“Our success has really been based on partnerships from the very beginning” – Bill Gates
It doesn’t require a merger or acquisition to create a 1+1=3 partnership. It requires two companies, through open communication, identifying alignment of supply and demand services rendered and required. Seems simple enough, right? Absolutely not.
Whether we admit to this or not, every business fulfills their agenda first. We have to. We have to turn our own lights on before we worry about who else has turned on theirs. But, how far does this culture trickle down? What messages are being sent to sales and marketing teams? After all, the message sent to the sales team is the market-facing message with which our brands enter the arena. Sure, marketing campaigns paint a picture, but what is the dynamic when you sit down with a representative and share dialogue? Next time you’re on a sales meeting call, listen and compare how many times WE or US is used compared to THEM or THEY. This alone will be a very indicative sign of company culture and how it pertains to our view of our own partnerships.

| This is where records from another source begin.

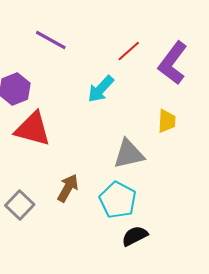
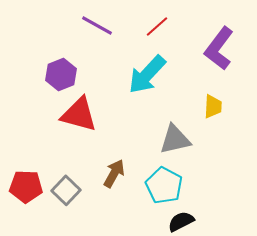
red line: (129, 51) -> (157, 26), moved
cyan arrow: (101, 89) -> (147, 74), size x1.4

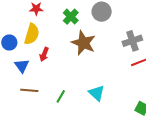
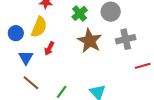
gray cross: (132, 41) -> (126, 39), moved
brown line: (29, 90) -> (31, 83), turned 30

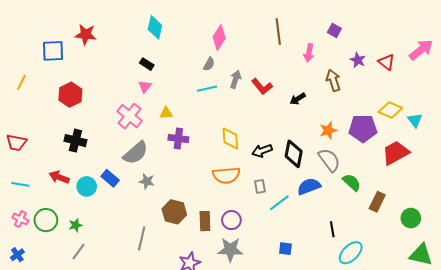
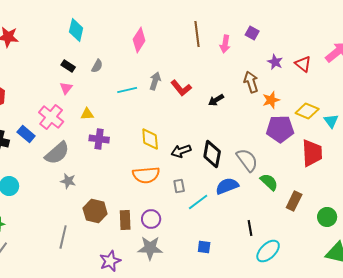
pink arrow: (309, 53) -> (225, 44), moved
gray semicircle: (209, 64) -> (97, 66), moved
orange star: (328, 130) -> (271, 100), moved
red trapezoid: (396, 153) -> (312, 153), turned 116
blue rectangle: (110, 178) -> (26, 134), moved

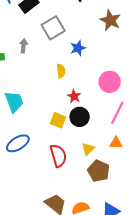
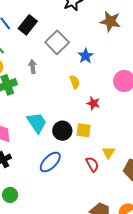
black circle: (80, 117) -> (62, 131), moved
yellow triangle: (88, 149) -> (108, 152), moved
red semicircle: (58, 156) -> (92, 164), size x0.7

Mattew Dixon, author of The Challenger Sale, profoundly suggests “what sets the best suppliers apart is not the quality of their products, but the value of their insight—new ideas to help customers either make money or save money in ways they didn’t even know were possible.” We are all suppliers. In some way or another, we supply our products to service an industry need. How valuable is your insight?
Invite yourself to your client’s next sales meeting to understand THEIR needs. Report back to your sales manager only what THEY are trying to achieve. What is the best-selling line for your distributor? How can you compliment THEIR efforts selling to THOSE customers? What are THEIR sales goals in 2018? How can you help THEM achieve that goal? What is the most profitable service your contractor performs? How can you supplement THAT service? How can you improve THEIR sales and marketing targets for this service?
I’ve always believed that money is a by-product of being good at something, and if you think making money is the industry you’re in, you have a far less chance of ever being industry-leading. And the industry-leader there, Jeff Bezos, still did it by offering partners and customers industry-changing service. Firstly, be the best at servicing your partners needs, and your company’s bottom line will fall into place.